Material provided Block Start

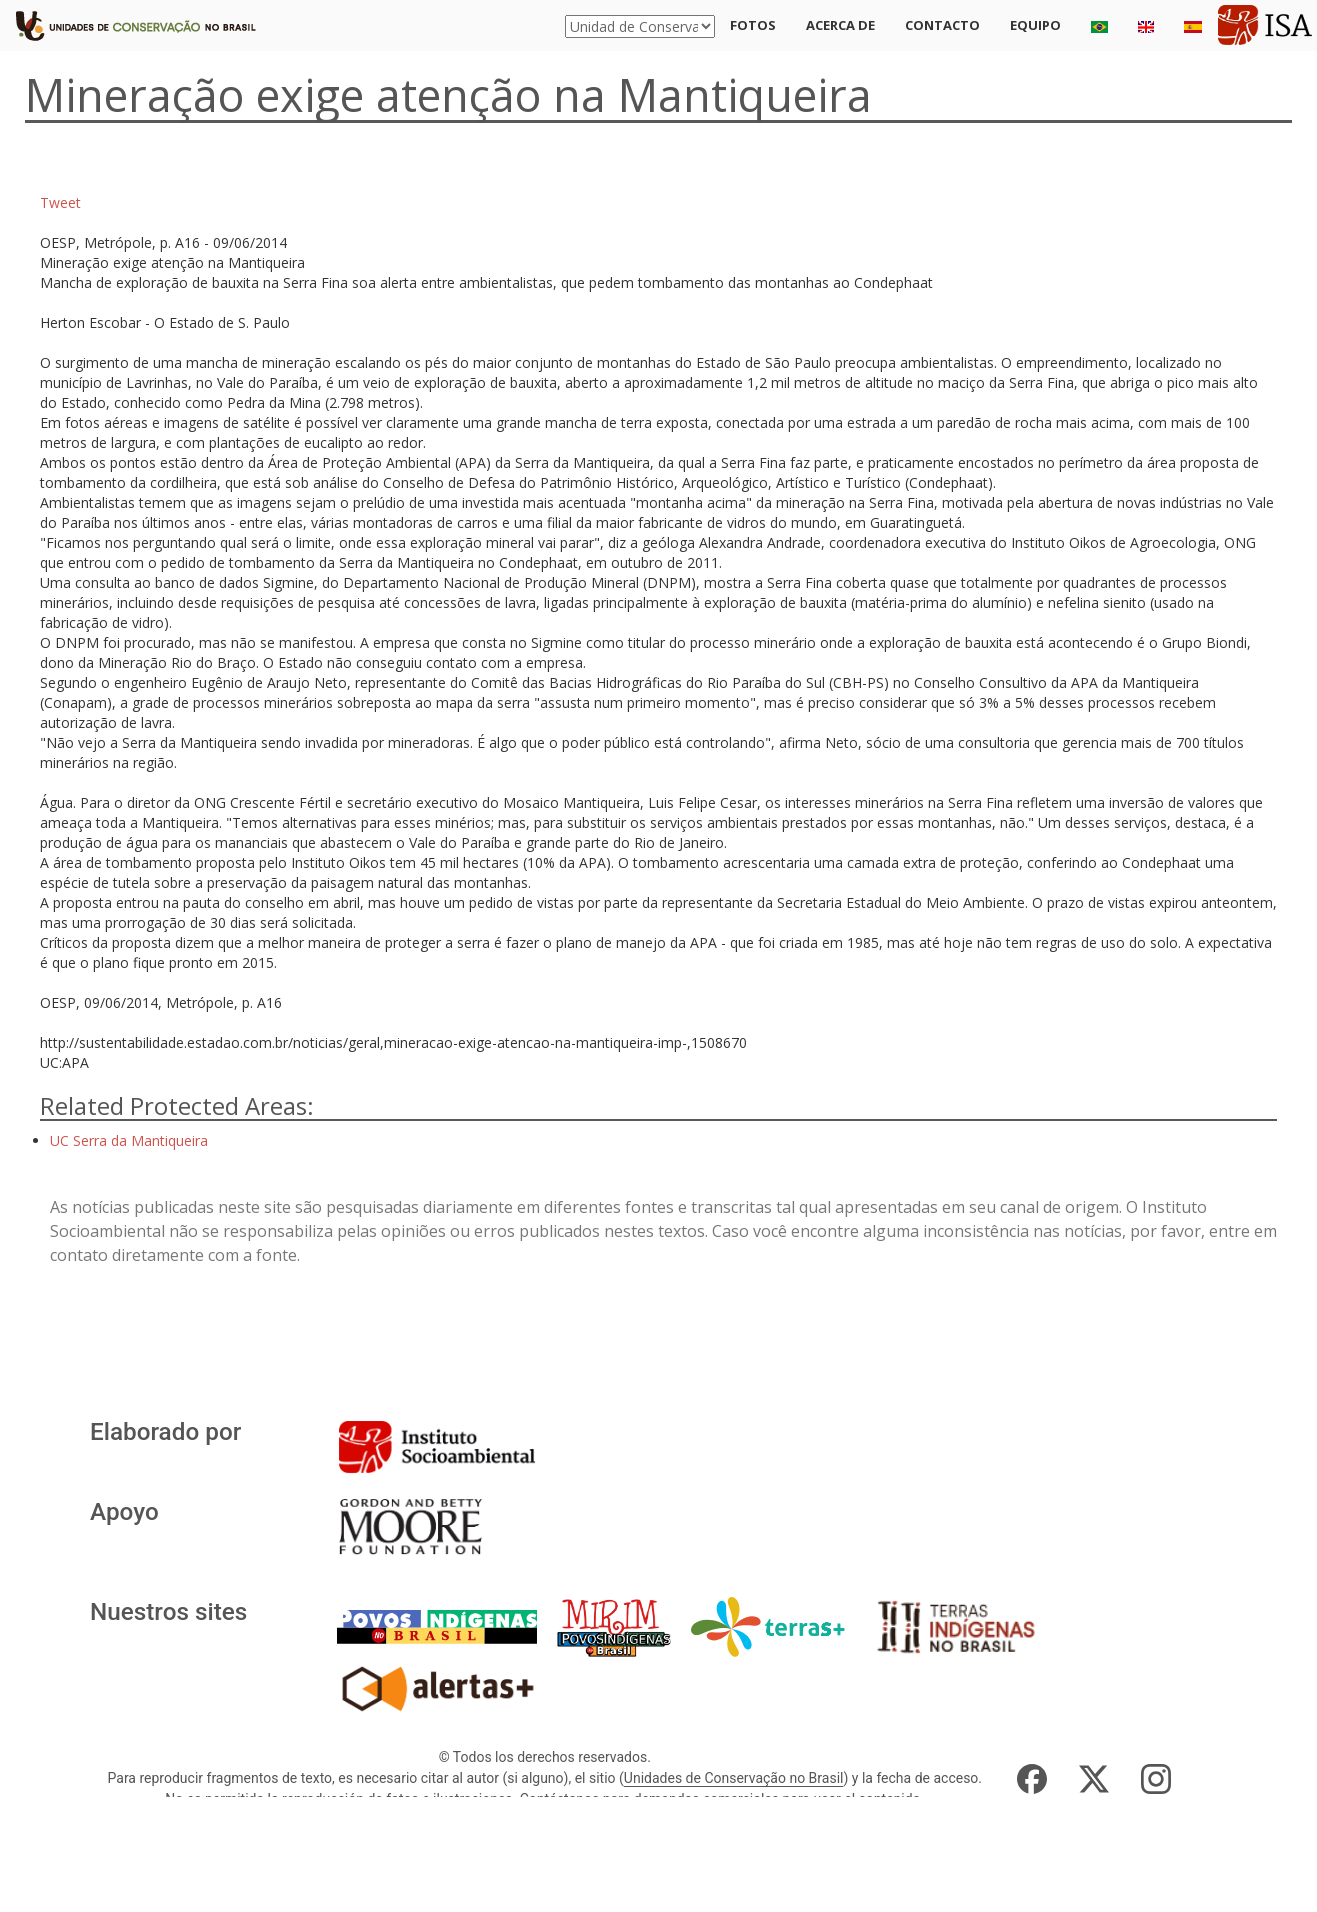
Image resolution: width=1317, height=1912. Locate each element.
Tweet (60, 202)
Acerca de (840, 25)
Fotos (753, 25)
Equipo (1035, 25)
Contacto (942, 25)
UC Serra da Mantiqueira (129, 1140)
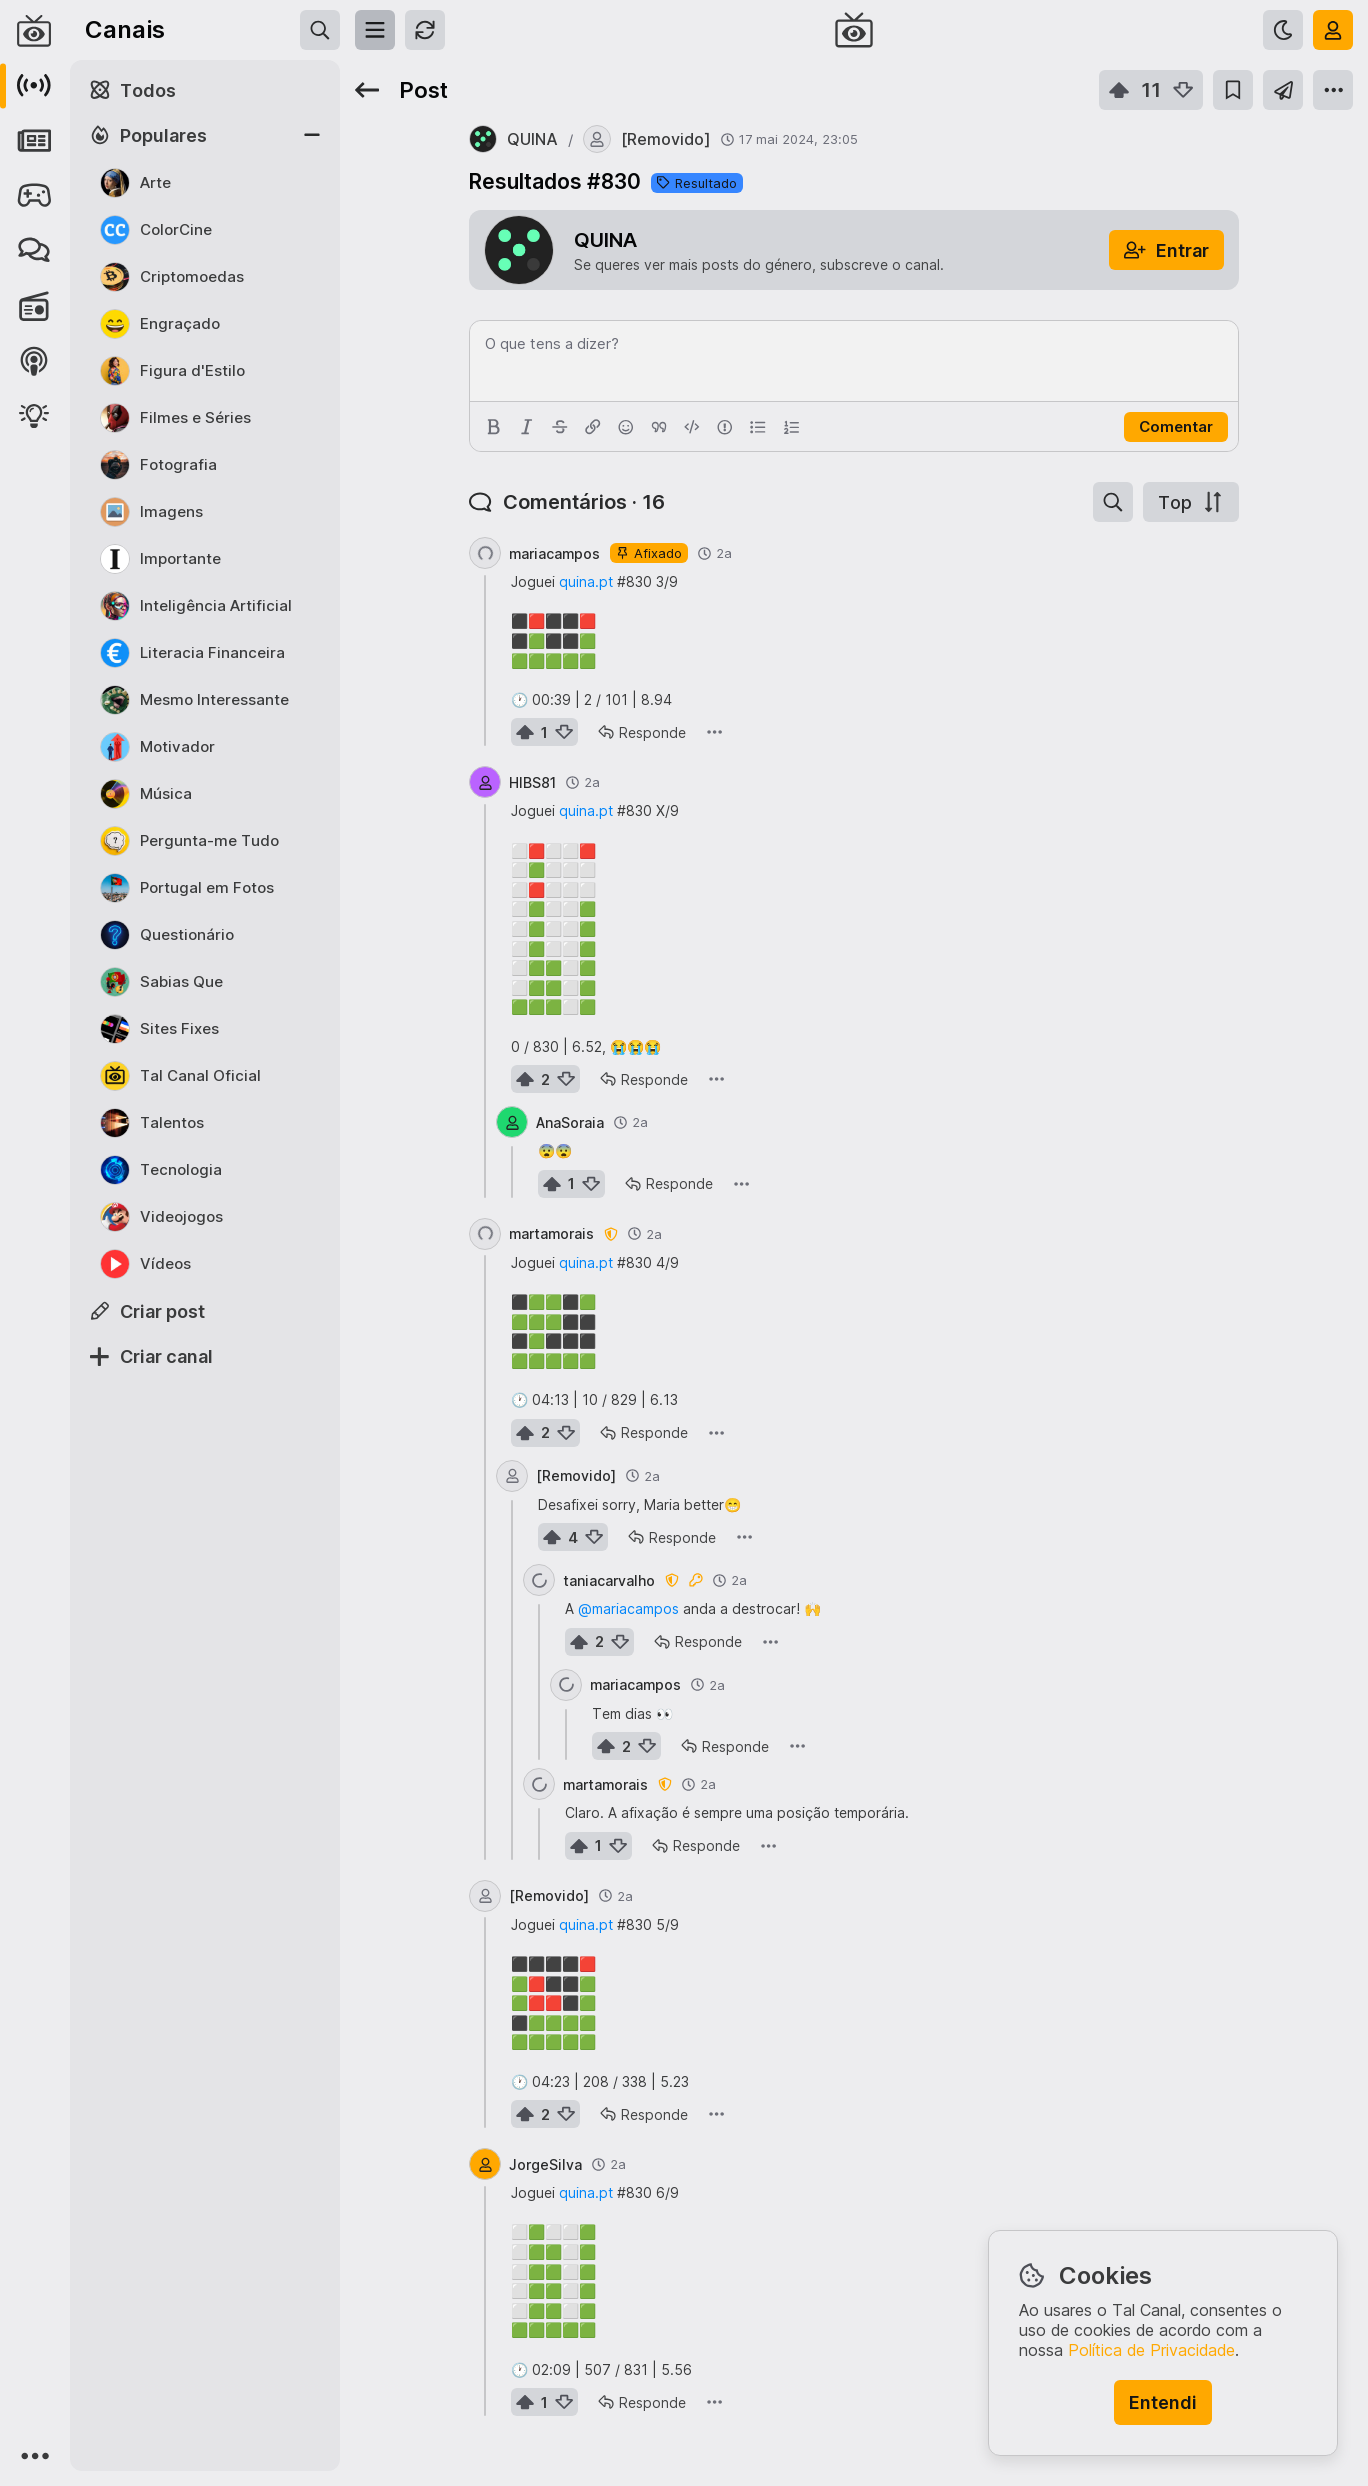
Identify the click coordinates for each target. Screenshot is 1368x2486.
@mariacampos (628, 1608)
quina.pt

Material provided Block End

Instructions for the task: Repeat verbatim the lines from the one with "Equipo (1035, 25)" through the end of the listing above. Include both ends, add nothing, and exclude the pictures.

Solved exercise:
Equipo (1035, 25)
Contacto (942, 25)
UC Serra da Mantiqueira (129, 1140)
Identify the click coordinates for each target. Screenshot is 1368x2486.
@mariacampos (628, 1608)
quina.pt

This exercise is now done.